Howard University Students Sue AKAs For Human Rights Violations, Still Want In Though

Two Howard University seniors were feeling especially litigious towards a group of girls they once hoped to call “sisters.” According to the  Washington City Paper, the pair are claiming in a lawsuit, filed in federal court on Feb. 28, that their human rights were violated during their pledging process


According to the lawsuit, Compton and Cofield's trouble began when they were invited to "Ivy Day," a ceremony for outgoing and prospective AKA members in the second semester of 2010. The two then-freshmen were expecting to find sisterhood, but what they allegedly found instead was hazing!

Some of the "hazing" rules sound innocuous, if extensive, like being forbidden from wearing the sorority colors of pink and green or any colors that could be blended into pink and green. In one humorous moment, the lawsuit notes that the pledges, who were called the "sweets," couldn't even wear white pearls.

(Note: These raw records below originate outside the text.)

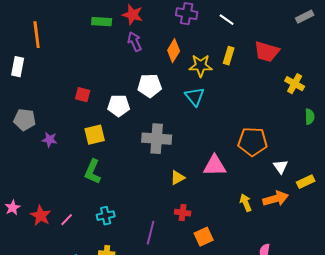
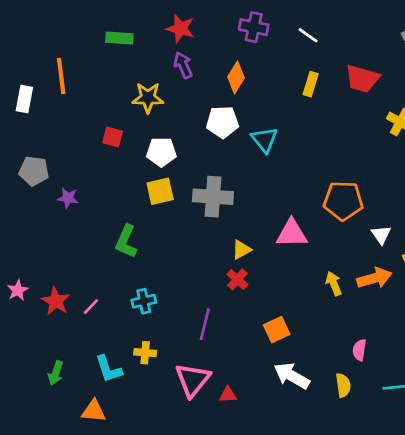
green rectangle: (102, 22) -> (119, 38), moved
orange line: (37, 35) -> (61, 76), moved
yellow star: (201, 66) -> (148, 98), moved
white pentagon: (150, 86) -> (222, 122), moved
yellow square: (95, 135) -> (160, 191), moved
red cross: (183, 213) -> (237, 279), moved, turned 35

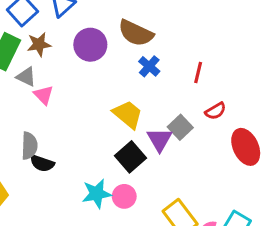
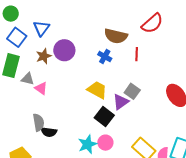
brown semicircle: (136, 33) -> (116, 36), moved
brown star: (39, 44) -> (44, 56), moved
red semicircle: (215, 111) -> (152, 23), moved, size x1.6
purple triangle: (160, 140) -> (121, 102), turned 36

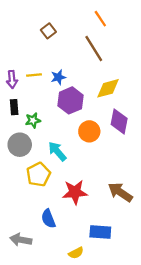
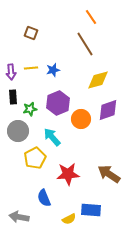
brown square: (48, 31) -> (31, 33), moved, turned -32
purple hexagon: (70, 100) -> (58, 103), moved
purple diamond: (119, 121) -> (108, 110), turned 60
yellow semicircle: (76, 253) -> (69, 219), moved

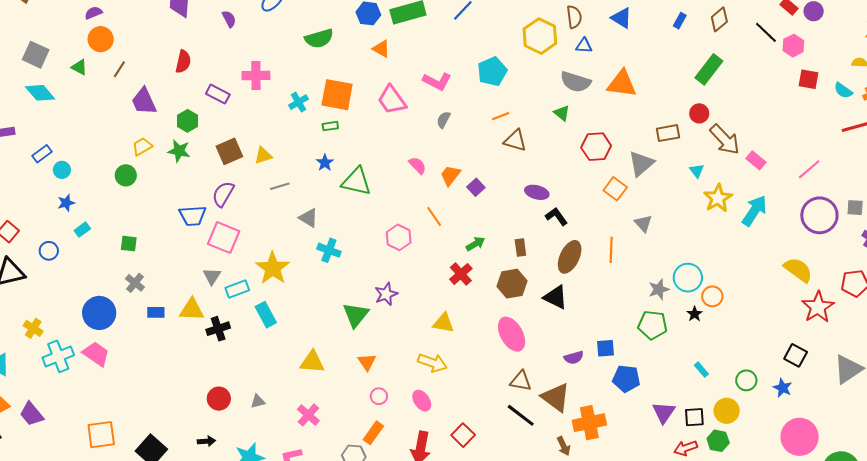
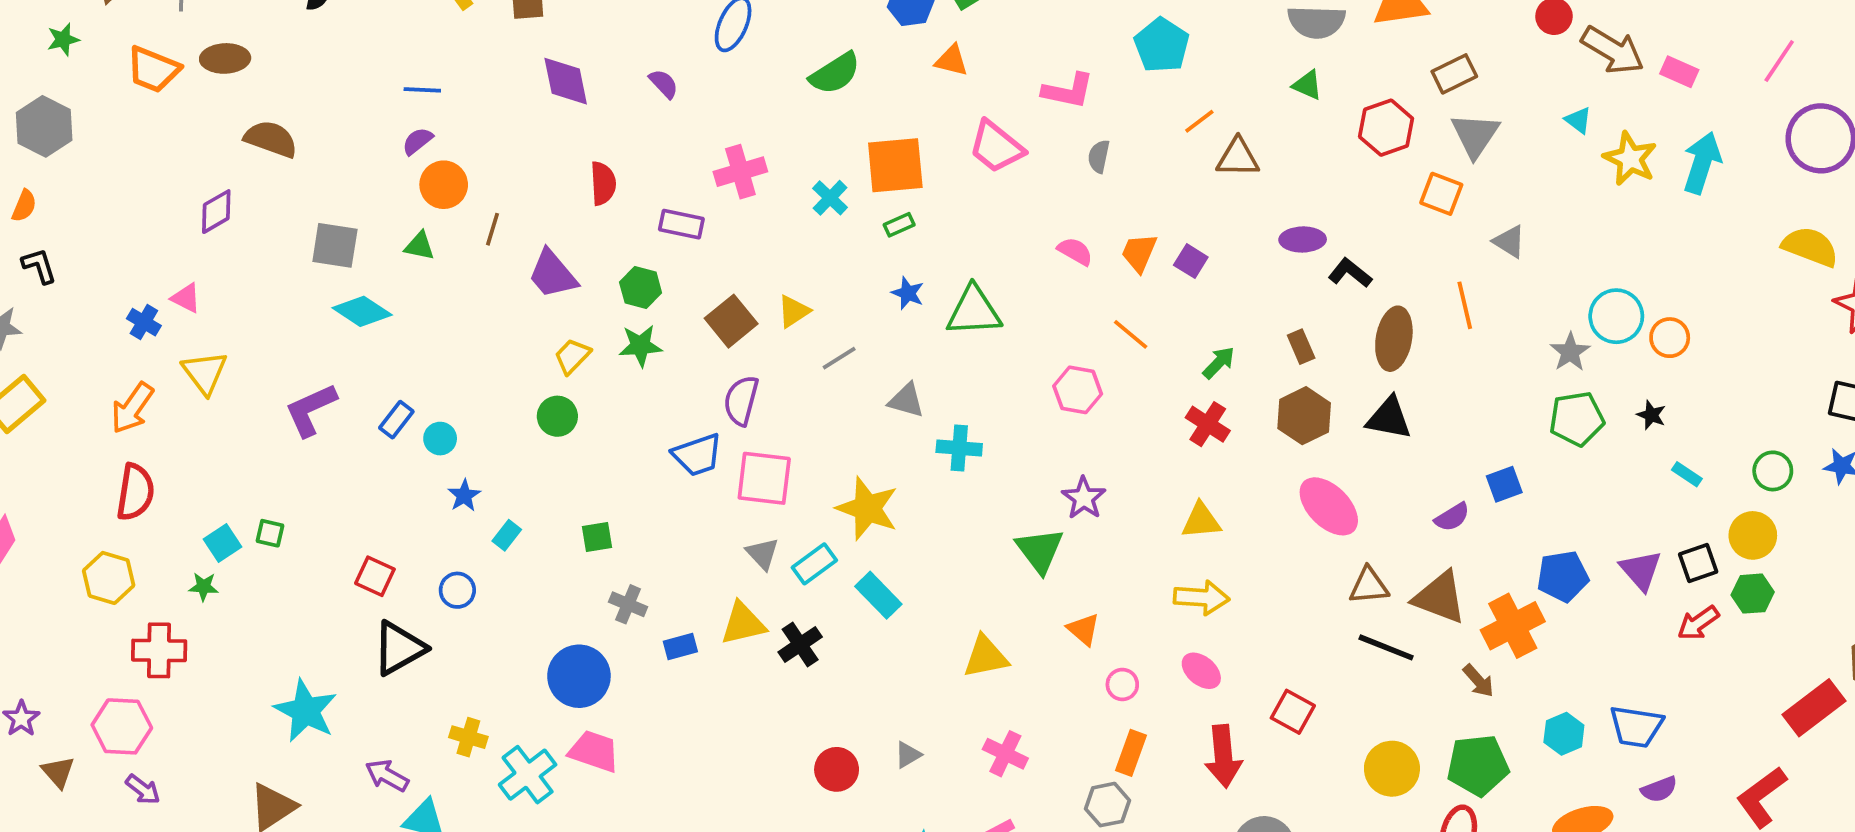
brown rectangle: (668, 133) -> (1454, 74), moved
black star: (695, 314) -> (1651, 415), moved
blue pentagon: (626, 379) -> (1563, 576), moved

Other hazing allegations are more serious. At one point, the pledges were told not to talk to non-sorority members at Howard, according to the suit.  "[Alpha Kappa Alpha members] on campus addressed the sweets by calling them weak bitches," Compton's mother wrote in a complaint to the sorority.


Interestingly enough, the women claim that they are being discriminated against because their mothers were also AKAs and that because "familial status" is a protected class under the D.C. Human Rights Act, they have a legitimate case.The struggle for acceptance is real in college and this exhibit A. These women are a few credits away from leaving campus life behind in a few months and yet they are so salty about being ostracized by a sorority that didn't want them, they are taking them to federal court.

However, these accusations hardly qualify as hazing.

Real talk, they need to move on, get that degree and grab a life along the way because they ain’t bout that life.